Distill.io: developer's pick
Distill.io gives you CSS or XPath selectors for surgical element-level monitoring. Want to watch just the pricing table on one page? Distill lets you target that exact DOM region and ignore everything else. Honest gap: it requires HTML literacy to configure well, ships raw diffs with no AI summaries, and the selectors break the moment a competitor redesigns their site. Powerful in the right hands, brittle in the wrong ones.
changedetection.io: self-host or hosted
changedetection.io is the open-source option with optional managed hosting at low cost. Self-hosters can run it on a $5/mo VPS and have full control. Honest gap: no AI layer is built in (you can wire one in yourself with the webhook output), and delivery is webhook-only, which means no native Slack channel UX. You configure a Slack incoming webhook and accept the plain-format messages.
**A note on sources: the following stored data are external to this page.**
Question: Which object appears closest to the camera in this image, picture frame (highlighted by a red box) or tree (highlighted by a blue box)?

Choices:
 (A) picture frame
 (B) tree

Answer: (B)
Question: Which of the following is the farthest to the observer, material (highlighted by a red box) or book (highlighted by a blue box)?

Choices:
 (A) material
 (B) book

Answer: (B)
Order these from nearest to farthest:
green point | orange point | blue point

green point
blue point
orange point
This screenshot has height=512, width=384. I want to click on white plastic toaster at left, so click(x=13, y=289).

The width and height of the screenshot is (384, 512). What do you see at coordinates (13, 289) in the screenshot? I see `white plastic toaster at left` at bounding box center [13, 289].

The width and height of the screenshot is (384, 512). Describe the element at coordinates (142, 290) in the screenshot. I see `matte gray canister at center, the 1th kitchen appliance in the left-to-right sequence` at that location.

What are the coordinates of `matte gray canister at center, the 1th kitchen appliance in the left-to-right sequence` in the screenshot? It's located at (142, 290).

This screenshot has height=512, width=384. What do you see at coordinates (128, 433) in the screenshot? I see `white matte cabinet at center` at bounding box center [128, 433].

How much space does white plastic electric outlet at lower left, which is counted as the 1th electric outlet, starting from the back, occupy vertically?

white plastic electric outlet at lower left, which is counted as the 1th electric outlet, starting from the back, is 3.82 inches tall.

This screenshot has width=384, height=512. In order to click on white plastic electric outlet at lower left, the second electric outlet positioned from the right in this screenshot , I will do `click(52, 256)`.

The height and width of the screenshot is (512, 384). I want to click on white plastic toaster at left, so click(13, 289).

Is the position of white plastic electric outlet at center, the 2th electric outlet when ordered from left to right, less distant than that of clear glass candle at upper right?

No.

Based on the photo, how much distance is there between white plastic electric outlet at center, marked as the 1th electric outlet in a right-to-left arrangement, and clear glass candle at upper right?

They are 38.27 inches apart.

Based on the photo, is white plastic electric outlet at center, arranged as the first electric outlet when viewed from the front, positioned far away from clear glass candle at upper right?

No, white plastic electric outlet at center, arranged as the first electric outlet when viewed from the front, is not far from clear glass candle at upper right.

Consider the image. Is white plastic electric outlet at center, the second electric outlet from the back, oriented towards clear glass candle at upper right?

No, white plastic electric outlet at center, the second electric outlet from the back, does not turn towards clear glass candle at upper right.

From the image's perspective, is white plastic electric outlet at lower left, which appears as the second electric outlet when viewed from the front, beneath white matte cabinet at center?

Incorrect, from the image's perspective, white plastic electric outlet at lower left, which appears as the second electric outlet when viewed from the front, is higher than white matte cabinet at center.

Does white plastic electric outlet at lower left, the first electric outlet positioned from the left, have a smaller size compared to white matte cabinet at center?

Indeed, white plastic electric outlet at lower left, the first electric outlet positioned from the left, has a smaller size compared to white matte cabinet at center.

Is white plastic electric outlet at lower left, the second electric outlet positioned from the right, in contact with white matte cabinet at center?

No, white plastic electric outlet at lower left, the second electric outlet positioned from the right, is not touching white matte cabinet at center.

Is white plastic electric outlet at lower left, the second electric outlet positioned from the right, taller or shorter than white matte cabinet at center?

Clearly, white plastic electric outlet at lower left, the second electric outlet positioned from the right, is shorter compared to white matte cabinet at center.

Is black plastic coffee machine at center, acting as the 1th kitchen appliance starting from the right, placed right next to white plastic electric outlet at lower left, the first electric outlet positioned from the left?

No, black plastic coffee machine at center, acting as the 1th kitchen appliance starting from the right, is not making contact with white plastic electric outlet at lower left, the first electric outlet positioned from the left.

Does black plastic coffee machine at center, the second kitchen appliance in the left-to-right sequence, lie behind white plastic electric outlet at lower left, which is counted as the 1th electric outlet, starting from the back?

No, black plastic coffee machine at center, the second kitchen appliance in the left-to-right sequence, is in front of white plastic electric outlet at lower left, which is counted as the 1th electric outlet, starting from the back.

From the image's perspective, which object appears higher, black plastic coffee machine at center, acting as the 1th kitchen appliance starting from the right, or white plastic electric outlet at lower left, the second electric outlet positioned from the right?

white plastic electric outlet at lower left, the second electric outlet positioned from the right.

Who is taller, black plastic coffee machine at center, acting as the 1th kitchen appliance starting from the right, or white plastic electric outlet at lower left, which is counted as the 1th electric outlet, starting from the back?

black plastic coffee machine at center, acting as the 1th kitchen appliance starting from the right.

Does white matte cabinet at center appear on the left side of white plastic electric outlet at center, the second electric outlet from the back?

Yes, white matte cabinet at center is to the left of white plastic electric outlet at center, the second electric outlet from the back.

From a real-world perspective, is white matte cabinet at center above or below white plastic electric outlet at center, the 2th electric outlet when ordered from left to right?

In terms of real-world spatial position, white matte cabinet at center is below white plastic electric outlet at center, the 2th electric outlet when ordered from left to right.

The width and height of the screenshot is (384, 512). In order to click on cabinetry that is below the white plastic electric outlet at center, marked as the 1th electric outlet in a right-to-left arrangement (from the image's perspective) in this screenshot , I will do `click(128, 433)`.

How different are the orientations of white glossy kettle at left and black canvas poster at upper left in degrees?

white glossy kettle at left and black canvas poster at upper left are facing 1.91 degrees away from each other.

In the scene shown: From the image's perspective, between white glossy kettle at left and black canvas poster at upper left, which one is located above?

MentionDrop: a lighter Google Alerts
MentionDrop covers mentions across the web with simpler UX than Google Alerts. If your job is "tell me when someone writes about my competitor," it works well. Honest gap: it does not watch actual competitor pages, only mentions of them. This is the same fundamental limitation as Google Alerts, just with a nicer interface. Page-level pricing changes will never show up here.
Google Sheets: the counter-narrative
One agency reported on Reddit that they cancelled a $180/mo monitoring tool and replaced it with a Google Sheet because they were only opening the dashboard twice a month anyway. Hundreds of changes, no hierarchy, nobody acting on them. The Sheet at least forced them to write down what they actually cared about. Honest take: works for very small competitor sets and very low-frequency checks. Stops working at 5+ competitors or daily cadence.
DIY Playwright: full control, real maintenance
A Python script with Playwright, a content hash, a cron job, and a Slack webhook gets you 70% of what Kompetar does in about a weekend of engineering work. Free in dollars; real in engineering time. Honest gap: maintenance falls on you, and "vibe-coded it, kept breaking" is the most common Reddit outcome. Every time a competitor redesigns a page, you debug your selectors instead of shipping product.
When should you upgrade to Crayon or Klue?
There is a real point where the cheaper alternatives stop scaling. If you are at $5M ARR with a 30+ person sales team, hiring a dedicated PMM or CI analyst, and you need win/loss tracking integrated into Salesforce, you have outgrown the SMB tier. The enterprise platforms exist for a reason, and the price is justified at that scale.
Upgrade triggers:
- Dedicated competitive intelligence headcount on the team
- 100+ competitors or adjacent accounts being tracked
- Battlecard workflows feeding directly into a 20+ rep sales org
- Win/loss tracking integrated with Salesforce or Gong
- Annual category budget over $50k
- Compliance or procurement requires SOC 2 enterprise tier and an MSA
If fewer than 3 of those triggers apply to you, you are not in the Crayon and Klue buyer profile yet. Use the cheaper alternatives, and revisit the upgrade decision when your team has doubled or your CI function exists as a real role.